**EXERCISE REQUIREMENTS:** Drop all images. Then write out each line below exactly as given.

Saved entries:

+++

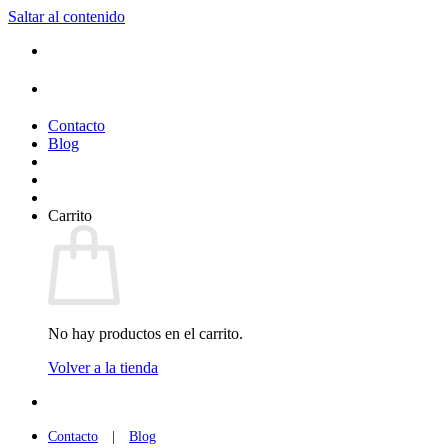
Saltar al contenido
Contacto
Blog
Carrito
No hay productos en el carrito.
Volver a la tienda
Contacto
|
Blog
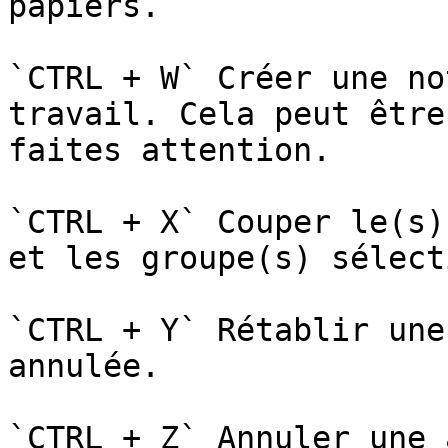
papiers.

`CTRL + W` Créer une no
travail. Cela peut être
faites attention.

`CTRL + X` Couper le(s)
et les groupe(s) sélect
`CTRL + Y` Rétablir une
annulée.

`CTRL + Z` Annuler une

+++

**ANSWER TO THE EXERCISE:**
Saltar al contenido
Contacto
Blog
Carrito
No hay productos en el carrito.
Volver a la tienda
Contacto
|
Blog
papiers.

`CTRL + W` Créer une no
travail. Cela peut être
faites attention.

`CTRL + X` Couper le(s)
et les groupe(s) sélect
`CTRL + Y` Rétablir une
annulée.

`CTRL + Z` Annuler une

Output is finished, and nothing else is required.